According to Bloomberg, there was a banking confessional of sorts in Parliament:

Citigroup Inc., the biggest U.S. bank by assets, lost more money than it made from financial instruments based on U.S. subprime mortgages, a senior company executive said in a meeting at the British Parliament.

William Mills, chief executive officer of Citigroup’s markets and banking division in Europe, said his bank had suffered “reputational damage” from the fallout even though the New York-based company had made “adequate disclosures” to customers who were trading subprime-related securities including collateralized debt obligations.

“Our losses greatly exceeded the profits we made in this field over several years,” Mills said at a hearing of the Treasury Committee today.

Citigroup has been without a CEO since Charles O. “Chuck” Prince III quit last month after the bank announced $8 billion to $11 billion of writedowns on mortgage investments. That may cut fourth-quarter profit by up to $7 billion, the bank said.
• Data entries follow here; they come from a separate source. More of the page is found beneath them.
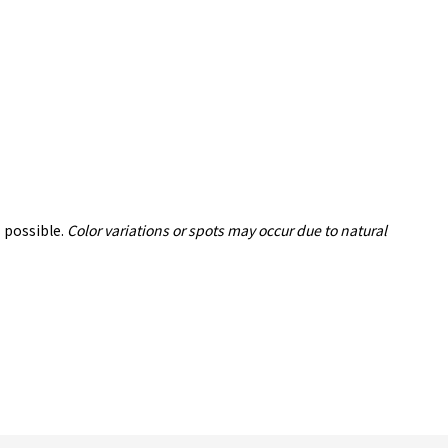
 possible.
Color variations or spots may occur due to natural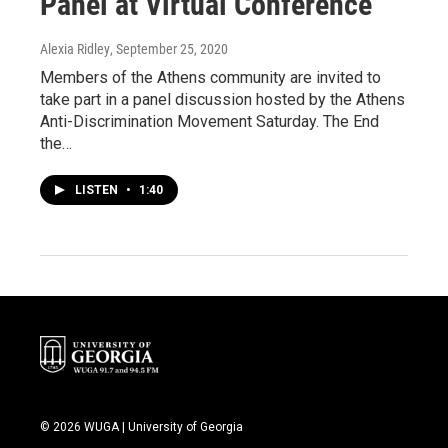
Panel at Virtual Conference
Alexia Ridley
, September 25, 2020
Members of the Athens community are invited to
take part in a panel discussion hosted by the Athens
Anti-Discrimination Movement Saturday. The End
the…
LISTEN
•
1:40
© 2026 WUGA | University of Georgia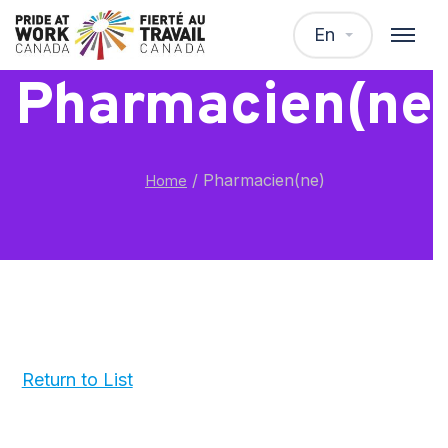
En
Pharmacien(ne
/
Pharmacien(ne)
Home
Return to List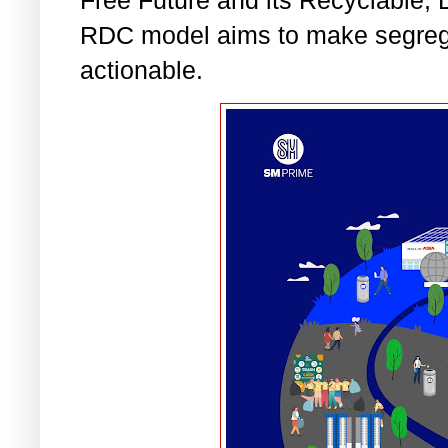
RDC model aims to make segrega
actionable.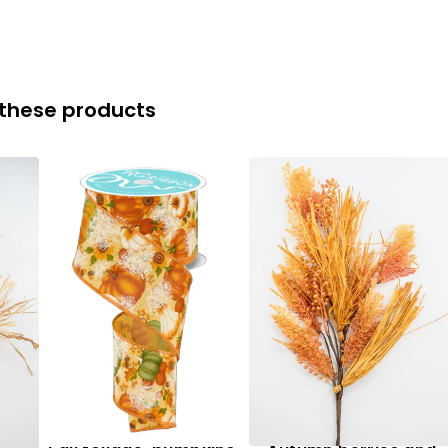
 these products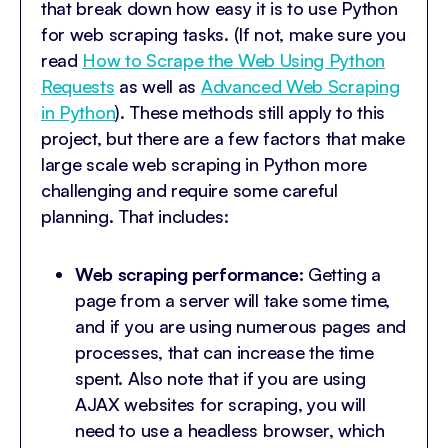
that break down how easy it is to use Python
for web scraping tasks. (If not, make sure you
read
How to Scrape the Web Using Python
Requests
as well as
Advanced Web Scraping
in Python
). These methods still apply to this
project, but there are a few factors that make
large scale web scraping in Python more
challenging and require some careful
planning. That includes:
Web scraping performance:
Getting a
page from a server will take some time,
and if you are using numerous pages and
processes, that can increase the time
spent. Also note that if you are using
AJAX websites for scraping, you will
need to use a headless browser, which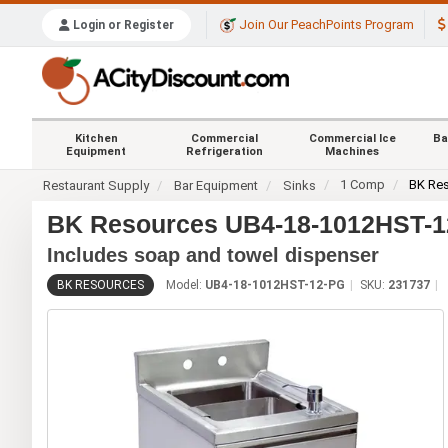
Join Our PeachPoints Program
Login or Register
Kitchen
Commercial
Commercial Ice
Ba
Equipment
Refrigeration
Machines
1 Comp
BK Re
Restaurant Supply
Bar Equipment
Sinks
BK Resources UB4-18-1012HST-12
Includes soap and towel dispenser
BK RESOURCES
Model:
UB4-18-1012HST-12-PG
SKU:
231737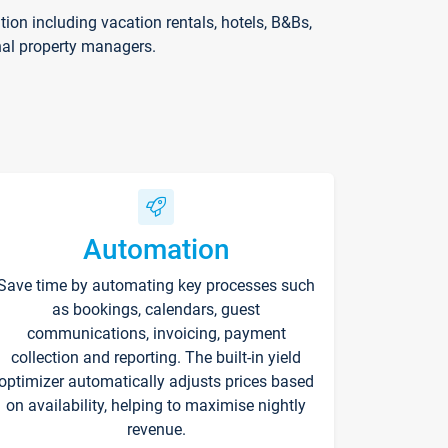
on including vacation rentals, hotels, B&Bs,
nal property managers.
Automation
Save time by automating key processes such
as bookings, calendars, guest
communications, invoicing, payment
collection and reporting. The built-in yield
optimizer automatically adjusts prices based
on availability, helping to maximise nightly
revenue.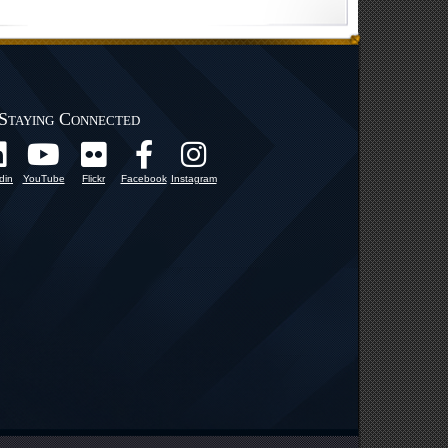
Staying Connected
din
YouTube
Flickr
Facebook
Instagram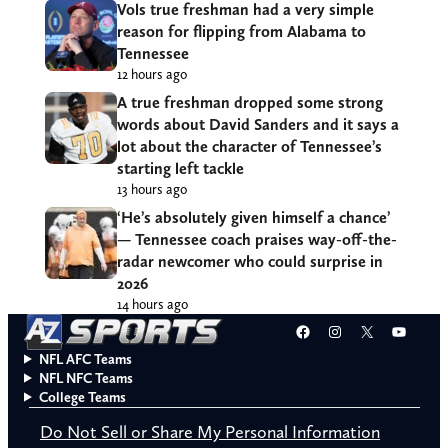
Vols true freshman had a very simple
reason for flipping from Alabama to
Tennessee
12 hours ago
A true freshman dropped some strong
words about David Sanders and it says a
lot about the character of Tennessee’s
starting left tackle
13 hours ago
‘He’s absolutely given himself a chance’
— Tennessee coach praises way-off-the-
radar newcomer who could surprise in
2026
14 hours ago
Facebook
Instagram
X
YouT
NFL AFC Teams
NFL NFC Teams
College Teams
Do Not Sell or Share My Personal Information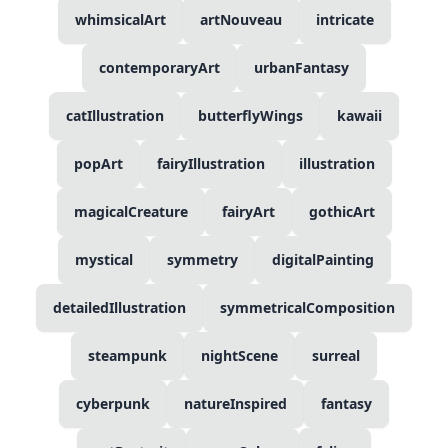
whimsicalArt
artNouveau
intricate
contemporaryArt
urbanFantasy
catIllustration
butterflyWings
kawaii
popArt
fairyIllustration
illustration
magicalCreature
fairyArt
gothicArt
mystical
symmetry
digitalPainting
detailedIllustration
symmetricalComposition
steampunk
nightScene
surreal
cyberpunk
natureInspired
fantasy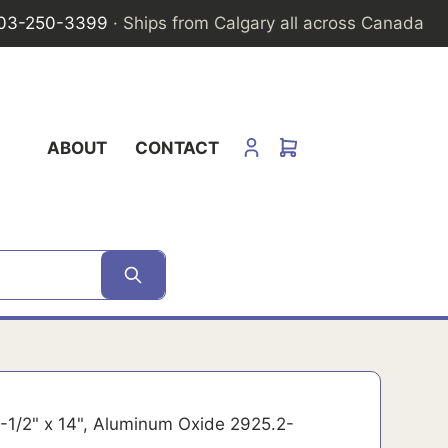
03-250-3399
· Ships from Calgary all across Canada
ABOUT
CONTACT
 2-1/2" x 14", Aluminum Oxide 2925.2-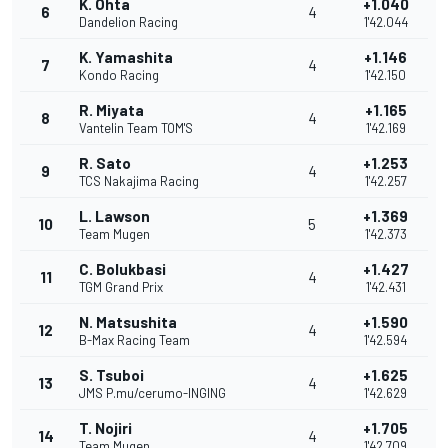
K. Ohta
+1.040
6
4
Dandelion Racing
1'42.044
K. Yamashita
+1.146
7
4
Kondo Racing
1'42.150
R. Miyata
+1.165
8
4
Vantelin Team TOM'S
1'42.169
R. Sato
+1.253
9
4
TCS Nakajima Racing
1'42.257
L. Lawson
+1.369
10
5
Team Mugen
1'42.373
C. Bolukbasi
+1.427
11
4
TGM Grand Prix
1'42.431
N. Matsushita
+1.590
12
4
B-Max Racing Team
1'42.594
S. Tsuboi
+1.625
13
4
JMS P.mu/cerumo-INGING
1'42.629
T. Nojiri
+1.705
14
4
Team Mugen
1'42.709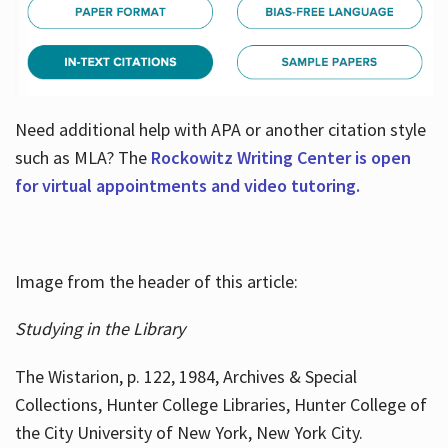
Need additional help with APA or another citation style
such as MLA? The
Rockowitz Writing Center is open
for virtual appointments and video tutoring.
Image from the header of this article:
Studying in the Library
The Wistarion, p. 122, 1984, Archives & Special
Collections, Hunter College Libraries, Hunter College of
the City University of New York, New York City.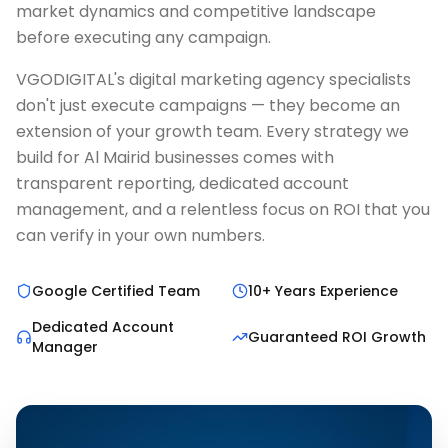
market dynamics and competitive landscape
before executing any campaign.
VGODIGITAL's digital marketing agency specialists
don't just execute campaigns — they become an
extension of your growth team. Every strategy we
build for Al Mairid businesses comes with
transparent reporting, dedicated account
management, and a relentless focus on ROI that you
can verify in your own numbers.
Google Certified Team
10+ Years Experience
Dedicated Account
Guaranteed ROI Growth
Manager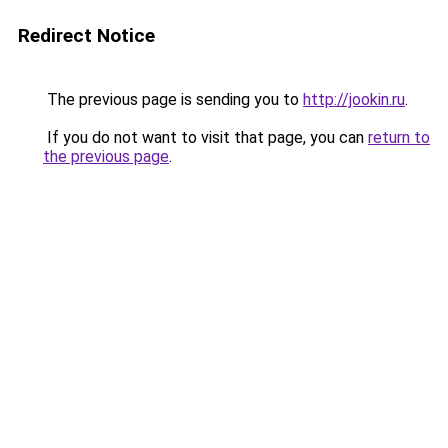
Redirect Notice
The previous page is sending you to
http://jookin.ru
.
If you do not want to visit that page, you can
return to
the previous page
.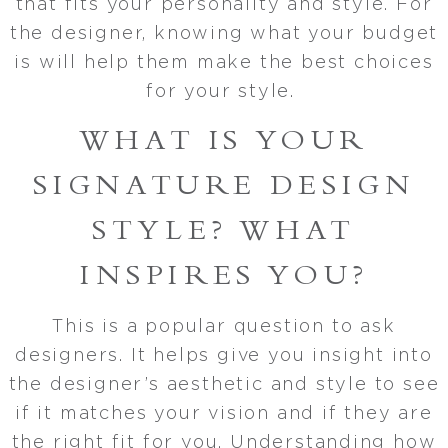
that fits your personality and style. For
the designer, knowing what your budget
is will help them make the best choices
for your style.
WHAT IS YOUR
SIGNATURE DESIGN
STYLE? WHAT
INSPIRES YOU?
This is a popular question to ask
designers. It helps give you insight into
the designer’s aesthetic and style to see
if it matches your vision and if they are
the right fit for you. Understanding how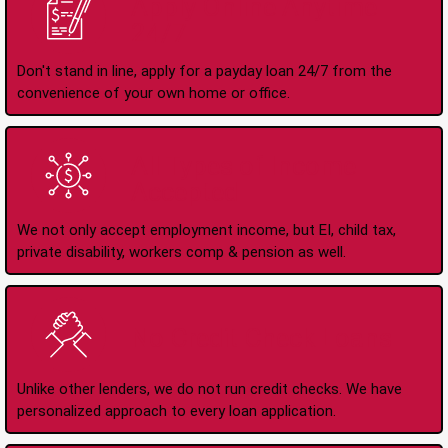
Apply Online Anytime
24/7
Don't stand in line, apply for a payday loan 24/7 from the
convenience of your own home or office.
All Types of Income
Accepted
We not only accept employment income, but EI, child tax,
private disability, workers comp & pension as well.
No Credit Check Loans
Unlike other lenders, we do not run credit checks. We have
personalized approach to every loan application.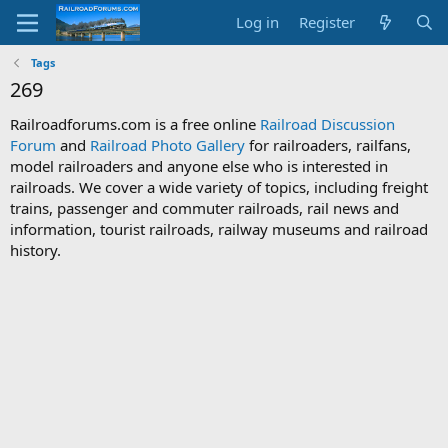
Log in
Register
Tags
269
Railroadforums.com is a free online
Railroad Discussion
Forum
and
Railroad Photo Gallery
for railroaders, railfans,
model railroaders and anyone else who is interested in
railroads. We cover a wide variety of topics, including freight
trains, passenger and commuter railroads, rail news and
information, tourist railroads, railway museums and railroad
history.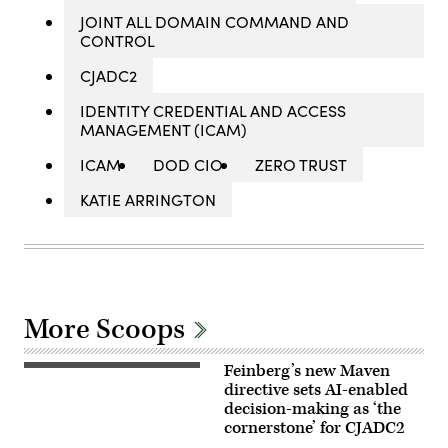
JOINT ALL DOMAIN COMMAND AND
CONTROL
CJADC2
IDENTITY CREDENTIAL AND ACCESS
MANAGEMENT (ICAM)
ICAM
DOD CIO
ZERO TRUST
KATIE ARRINGTON
More Scoops
Feinberg’s new Maven
A
view
directive sets AI-enabled
of
decision-making as ‘the
the
cornerstone’ for CJADC2
Palantir
building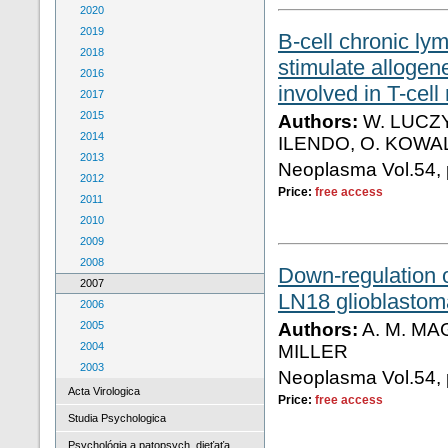
2020
2019
B-cell chronic ly
2018
stimulate allogen
2016
involved in T-cell
2017
2015
Authors:
W. LUCZY
2014
ILENDO, O. KOW
2013
Neoplasma Vol.54, 
2012
Price:
free access
2011
2010
2009
2008
Down-regulation 
2007
LN18 glioblastoma
2006
2005
Authors:
A. M. MA
2004
MILLER
2003
Neoplasma Vol.54, 
Acta Virologica
Price:
free access
Studia Psychologica
Psychológia a patopsych. dieťaťa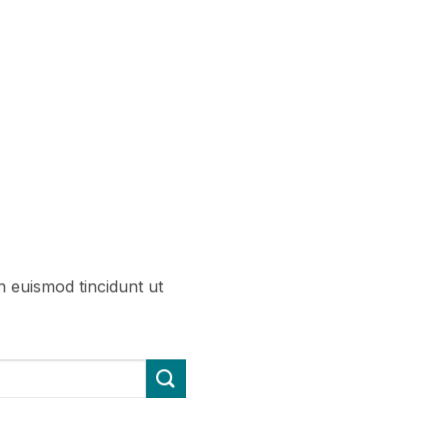
h euismod tincidunt ut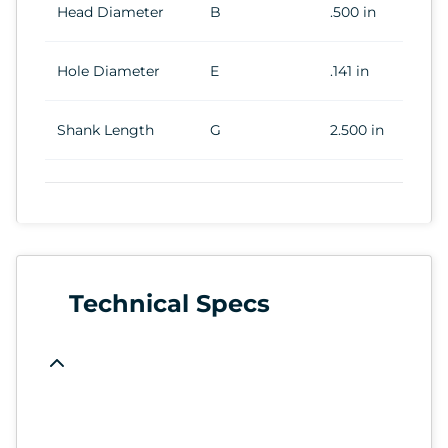
Head Diameter
B
.500 in
Hole Diameter
E
.141 in
Shank Length
G
2.500 in
Technical Specs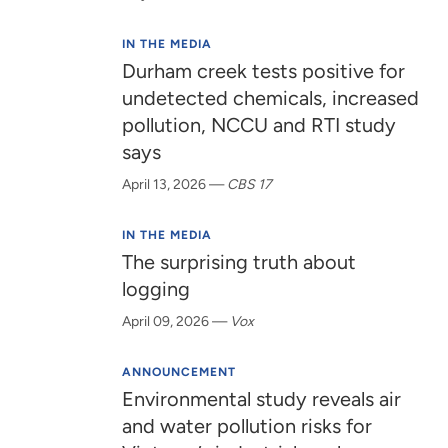
IN THE MEDIA
Durham creek tests positive for
undetected chemicals, increased
pollution, NCCU and RTI study
says
April 13, 2026
—
CBS 17
IN THE MEDIA
The surprising truth about
logging
April 09, 2026
—
Vox
ANNOUNCEMENT
Environmental study reveals air
and water pollution risks for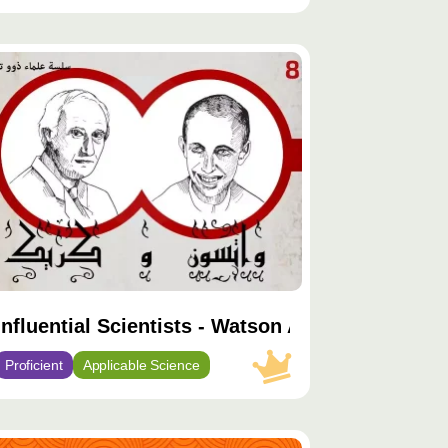
توى
يّز
Influential Scientists - Watson And Crick
Proficient
Applicable Science
توى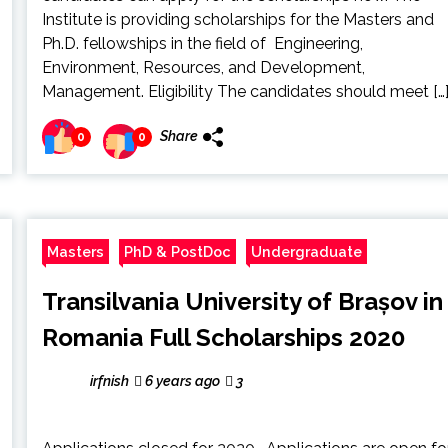
Institute is providing scholarships for the Masters and
Ph.D. fellowships in the field of Engineering,
Environment, Resources, and Development,
Management. Eligibility The candidates should meet […
Share
0
0
Masters
PhD & PostDoc
Undergraduate
Transilvania University of Brașov in
Romania Full Scholarships 2020
irfnish
6 years ago
3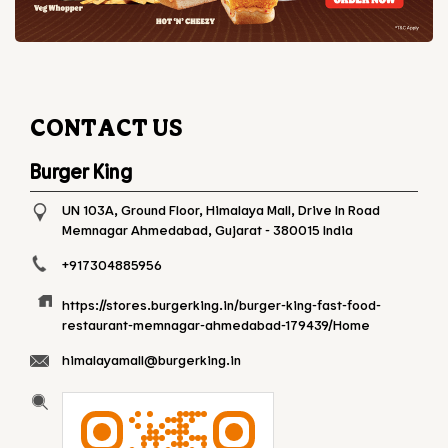
CONTACT US
Burger King
UN 103A, Ground Floor, Himalaya Mall, Drive In Road
Memnagar
Ahmedabad, Gujarat
-
380015
India
+917304885956
https://stores.burgerking.in/burger-king-fast-food-
restaurant-memnagar-ahmedabad-179439/Home
himalayamall@burgerking.in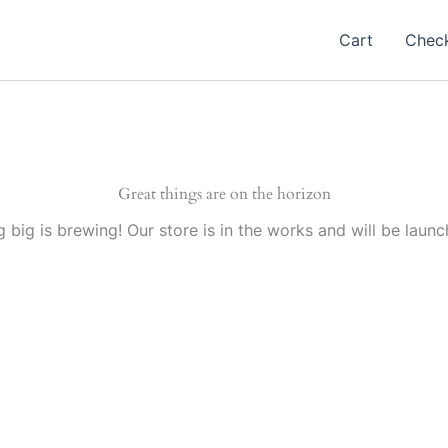
Cart
Chec
Great things are on the horizon
 big is brewing! Our store is in the works and will be launc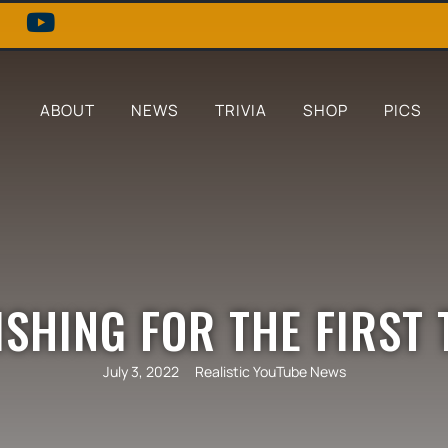
ABOUT
NEWS
TRIVIA
SHOP
PICS
FISHING FOR THE FIRST 
July 3, 2022
Realistic YouTube News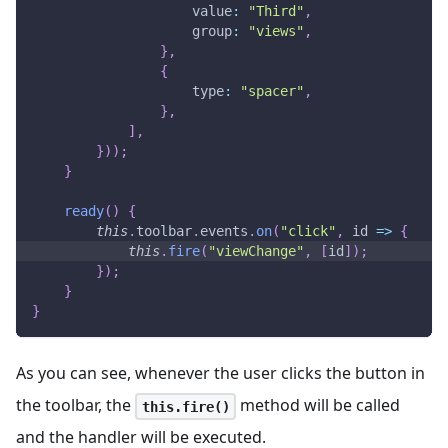
value
:
"Third"
,
group
:
"views"
,
}
,
{
type
:
"spacer"
,
}
,
]
,
}
)
)
;
}
ready
(
)
{
this
.
toolbar
.
events
.
on
(
"click"
,
id
=>
{
this
.
fire
(
"viewChange"
,
[
id
]
)
;
}
)
;
}
}
As you can see, whenever the user clicks the button in
the toolbar, the
method will be called
this.fire()
and the handler will be executed.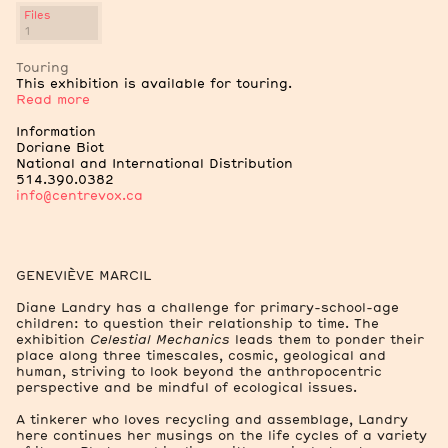
Files
1
2
Exhibition Views
Touring
This exhibition is available for touring.
Read more
Information
Doriane Biot
2
National and International Distribution
Archive Boxes
514.390.0382
Files
info@centrevox.ca
Essay on Diane Landry by Marie J. Jean, 2023.
582.5 kB
GENEVIÈVE MARCIL
Diane Landry has a challenge for primary-school-age
children: to question their relationship to time. The
exhibition
Celestial Mechanics
leads them to ponder their
place along three timescales, cosmic, geological and
human, striving to look beyond the anthropocentric
perspective and be mindful of ecological issues.
A tinkerer who loves recycling and assemblage, Landry
here continues her musings on the life cycles of a variety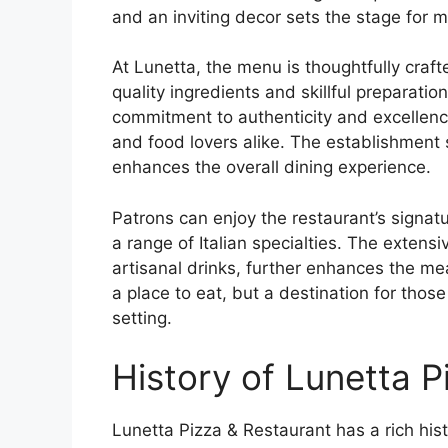
and an inviting decor sets the stage for
At Lunetta, the menu is thoughtfully craft
quality ingredients and skillful preparatio
commitment to authenticity and excellenc
and food lovers alike. The establishment
enhances the overall dining experience.
Patrons can enjoy the restaurant’s signat
a range of Italian specialties. The extens
artisanal drinks, further enhances the me
a place to eat, but a destination for thos
setting.
History of Lunetta P
Lunetta Pizza & Restaurant has a rich histo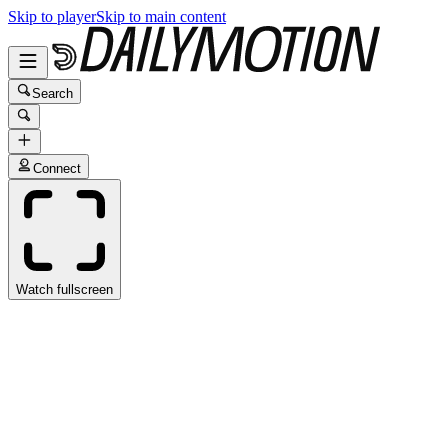
Skip to player
Skip to main content
Search
Connect
Watch fullscreen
The company is searching for a new CEO and the candidates include Vikram Pandit, head of Citigroup’s subprime division.

“The end buyers of these instruments were sophisticated institutions that were given the opportunity to review the documents associated with them,” Mills said. “We’ve taken our fair share of losses on this.”

Jeremy Palmer, who runs UBS AG’s investment banking unit in Europe, the Middle East and Africa, told the committee Switzerland’s biggest bank probably also lost more than it made.

Gerald Corrigan, the managing director in charge of risk management at Goldman Sachs Group Inc., said that his bank had fared better than Citi.

“On balance, we probably made money,” Corrigan told lawmakers. “We have had a measure of success in hedging some of our exposure.”

Corrigan said that disruptions akin to the subprime crisis could happen again even if bankers devote “relentless energy” towards preventing them.

“It is the nature of things, sad but true, that these periodic disruptions will occur,” he said. “We have to be honest enough to recognize that as hard as we work at this, sometime in the future another surprise will occur.”

“Mistakes were made, there is no question about that,” said Corrigan.

Deutsche Bank probably made more money from marketing CDOs than it lost, said Charles Aldington, chairman of its London unit.